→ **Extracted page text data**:
^^^^^^^^

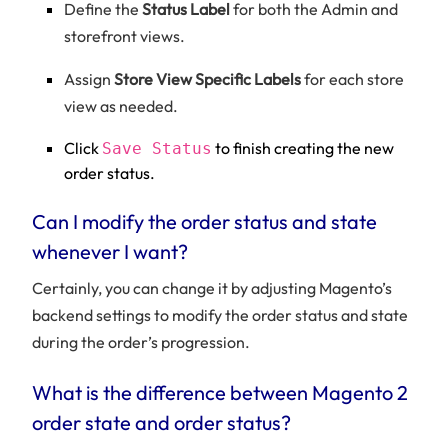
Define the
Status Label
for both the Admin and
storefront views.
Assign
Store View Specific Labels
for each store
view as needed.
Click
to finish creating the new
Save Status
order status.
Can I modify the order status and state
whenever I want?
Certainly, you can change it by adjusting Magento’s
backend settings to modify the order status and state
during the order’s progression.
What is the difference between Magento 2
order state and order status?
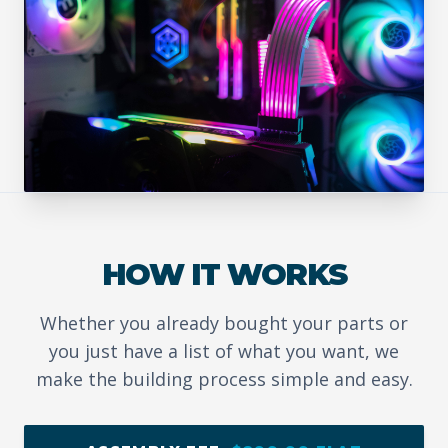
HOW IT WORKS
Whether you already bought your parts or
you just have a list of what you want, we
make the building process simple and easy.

^^^^^^^^

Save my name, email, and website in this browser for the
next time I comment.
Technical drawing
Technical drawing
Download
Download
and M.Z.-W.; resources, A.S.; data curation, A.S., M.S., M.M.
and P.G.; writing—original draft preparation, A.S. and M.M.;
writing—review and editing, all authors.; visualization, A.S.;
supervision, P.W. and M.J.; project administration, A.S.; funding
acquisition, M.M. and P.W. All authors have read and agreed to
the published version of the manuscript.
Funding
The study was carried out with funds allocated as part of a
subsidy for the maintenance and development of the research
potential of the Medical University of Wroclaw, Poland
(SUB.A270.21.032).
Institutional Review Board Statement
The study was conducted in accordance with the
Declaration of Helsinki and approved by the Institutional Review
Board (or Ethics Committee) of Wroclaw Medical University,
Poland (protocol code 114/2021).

^^^^^^^^

→ **What to work on**: Say how many lines in the entries contain the string "Board", and say nothing else.

→ **Problem solution**: 2